But in concrete terms
- What does “clustering” mean?
- In which contexts can it be used?
- What are its advantages and limitations?
- How can you set up a successful data clustering strategy?
We talk about it in this mini-guide dedicated to this term
Chapter 1: What is clustering?
It is appropriate that we start our guide with a complete definition:
1.1. clustering – general definition
The term clustering is an anglicism that designates a statistical data analysis technique. It is used to organize a set of raw data into small homogeneous groups
Each resulting subset groups data that share common characteristics.
Generally, clustering is possible thanks to algorithms that rely on proximity criteria to distribute the data
For a balanced distribution of these data, the algorithms will notably
- Focus on the inertia between the subsets ;
- And minimize the inertia within the subsets
Also known as “data clustering” or “data partitioning”, clustering can be used to prioritize or group data into multiple areas.
1.2. Clustering in computer science
In computing, there are essentially two cases of use of this strategy
- Clustering as a server cluster;
- Clustering for data storage on a personal computer (PC)
1.2.1. Clustering or “server clustering
The best way to explain this expression in this context is to start with a tangible example. Let’s say you have a dating web application that is hosted on a server
At the beginning, your application was working well and your visitors could connect without any problem. Navigation was smooth, fast and users were exchanging messages within seconds.
Then gradually your application starts to be successful. The number of visitors becomes high and the server processes more and more requests
Consequences: The response time has increased considerably and the server now takes longer to respond
Under the weight of the ever-increasing number of requests, the server finally gave in and your dating software became inaccessible
Then you decided to restart your application, but this time with a solution that ensures
- Availability your application will be accessible 24 hours a day, every day of the week
- Scalability your application must be scalable and support a growing number of visitors
Well, the solution you need in such a circumstance is to use a cluster or “server cluster” in the computer jargon
This is a set of servers that work simultaneously to serve a web application and offer more efficiency
On the one hand, if one of the servers in the clustering is no longer functional, another one automatically takes over to continue processing the user’s request without the user suspecting anything
On the other hand, clustering will increase the processing capacity of the application.

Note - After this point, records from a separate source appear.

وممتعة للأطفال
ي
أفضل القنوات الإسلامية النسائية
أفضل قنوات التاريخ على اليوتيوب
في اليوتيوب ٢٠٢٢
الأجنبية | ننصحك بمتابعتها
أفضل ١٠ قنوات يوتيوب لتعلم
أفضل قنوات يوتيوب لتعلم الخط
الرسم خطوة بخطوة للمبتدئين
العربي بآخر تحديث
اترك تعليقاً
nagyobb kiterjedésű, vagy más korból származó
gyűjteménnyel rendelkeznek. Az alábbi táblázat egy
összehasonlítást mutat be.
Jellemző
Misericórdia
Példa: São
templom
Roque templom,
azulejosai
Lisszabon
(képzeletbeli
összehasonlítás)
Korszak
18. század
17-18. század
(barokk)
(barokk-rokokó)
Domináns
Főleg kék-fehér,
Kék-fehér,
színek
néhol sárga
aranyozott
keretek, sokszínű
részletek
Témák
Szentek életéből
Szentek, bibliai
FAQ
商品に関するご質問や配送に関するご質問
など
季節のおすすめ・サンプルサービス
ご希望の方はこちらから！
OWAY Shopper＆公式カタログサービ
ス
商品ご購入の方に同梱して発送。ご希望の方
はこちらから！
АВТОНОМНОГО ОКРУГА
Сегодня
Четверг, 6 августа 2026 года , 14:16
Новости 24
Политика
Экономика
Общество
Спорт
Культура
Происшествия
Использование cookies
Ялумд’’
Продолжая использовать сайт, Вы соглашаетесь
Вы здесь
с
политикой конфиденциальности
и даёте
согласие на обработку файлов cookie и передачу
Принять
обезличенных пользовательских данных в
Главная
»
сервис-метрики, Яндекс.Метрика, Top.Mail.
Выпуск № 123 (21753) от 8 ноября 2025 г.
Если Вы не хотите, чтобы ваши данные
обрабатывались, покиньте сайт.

This time, even if the number of visitors increases, it will be enough to add other servers to the clustering to be able to handle the requests received
1.2.2. A storage cluster for PCs
In terms of data storage on a computer, a cluster (or clusters) represents a file storage unit. So for each file saved on your computer’s hard disk, one or more storage clusters are used
And for the same file, the clusters used can occupy several locations on the hard disk. An average user who reads a file, for example, does not necessarily realize that the data in the file is partitioned into several clusters
Source Real Techs
However, this is what happens underneath and we could even find the location of each of the clusters used thanks to the File Allocation Table (FAT) of the hard disk
But the fact is that the cluster is a software unit and not a physical one, i.e. it cannot take a real form. So it is not locked somewhere in your hard disk, nor in any other physical component of the computer. It is handled by the operating system
This explains the fact that the size of a cluster is not known in advance. It can vary and the number of clusters a hard disk can support depends only on the size of the FAT.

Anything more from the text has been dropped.